Dynatrace high fidelity distributed tracing

One of the core features of Dynatrace is its distributed tracing capability that is called PurePath. A PurePath is a full end to end distributed trace. In contrast to other tracing technologies a Dynatrace PurePath is captured automatically by the OneAgent, includes not only service level traces and response times but also deep code level insight. This enables method hotspots, request attributes, request and database analysis and detailed error analysis. All of that is fully automatic. It is also one of the core ingredients that enables the automatic baselining and root cause analysis of the Dynatrace's AI. To facilitate this Dynatrace's distributed tracing capability has the highest data granularity and fidelity on the market.

High fidelity tracing

The Dynatrace OneAgent traces each distributed transaction it captures end to end. It also captures the highest amount of distributed traces in the market. In its standard setup a Dynatrace OneAgent will capture at least 1000 new end-to-end distributed traces (aka PurePaths) every minute in each monitored process (1000/min/process). Each PurePath or trace is always end to end. Due the full capture of each trace, second or third level tiers will often capture many more total traces than entry point process.

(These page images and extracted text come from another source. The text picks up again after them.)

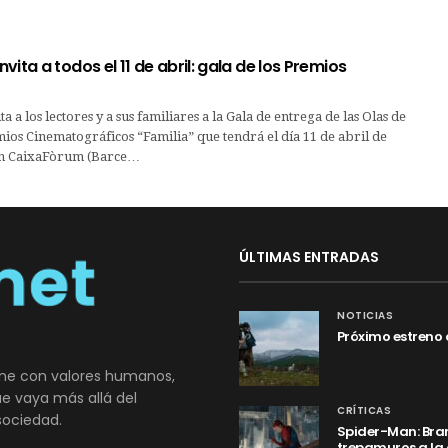
vita a todos el 11 de abril: gala de los Premios
 a los lectores y a sus familiares a la Gala de entrega de las Olas de
ios Cinematográficos “Familia” que tendrá el día 11 de abril de
en CaixaFòrum (Barce…
ÚLTIMAS ENTRADAS
NOTICIAS
Próximo estreno 
ne con valores humanos,
que vaya más allá del
CRÍTICAS
sociedad.
Spider-Man: Bran
trepamuros a la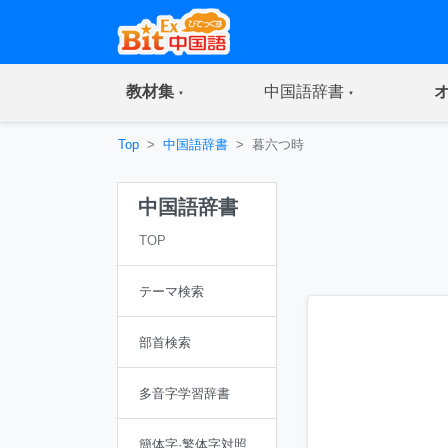
(current)
(current)
教材集
中国語辞書
Top
中国語辞書
暮六つ時
中国語辞書
TOP
テーマ検索
部首検索
多音字学習辞書
簡体字·繁体字対照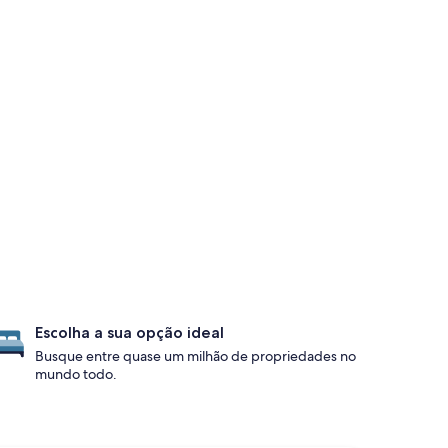
Escolha a sua opção ideal
Busque entre quase um milhão de propriedades no
mundo todo.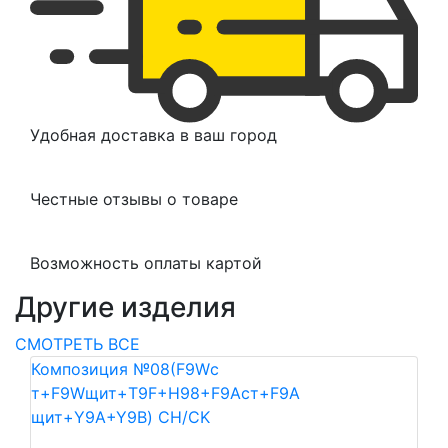
Удобная доставка в ваш город
Честные отзывы о товаре
Возможность оплаты картой
Другие изделия
СМОТРЕТЬ ВСЕ
Композиция №08(F9Wс
т+F9Wщит+T9F+H98+F9Aст+F9A
щит+Y9A+Y9B) CH/CK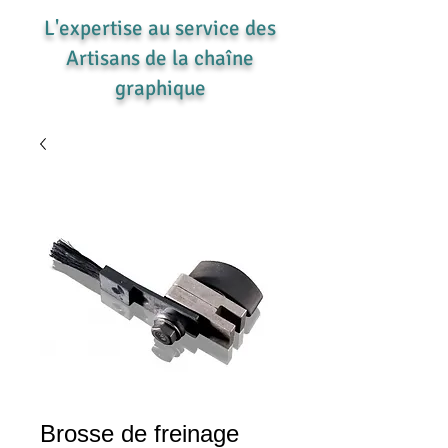
L'expertise au service des
Artisans de la chaîne
graphique
Brosse de freinage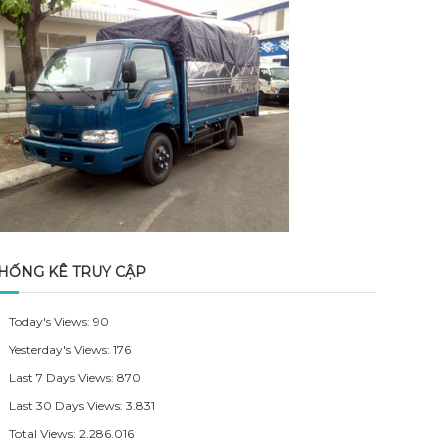
HỐNG KÊ TRUY CẬP
Today's Views:
90
Yesterday's Views:
176
Last 7 Days Views:
870
Last 30 Days Views:
3.831
Total Views:
2.286.016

Due to this high fidelity Dynatrace will capture every single distributed transaction in most cases. In rare cases single entry point tiers process many more requests than this. Capturing all traces would lead to an unreasonable amount of network traffic on the monitored hosts. To manage this a Dynatrace OneAgent has a limit built-in. Each OneAgent monitored process is allowed to start a certain amount (1000/min) distributed traces every minute. This can be thought of as filling up a quota.

Each OneAgent monitored process will capture a certain amount of new PurePaths every minute

Once that quota is full, the OneAgent will apply an intelligent mechanism to use the available traffic quota in the best possible way. This is called adaptive traffic management.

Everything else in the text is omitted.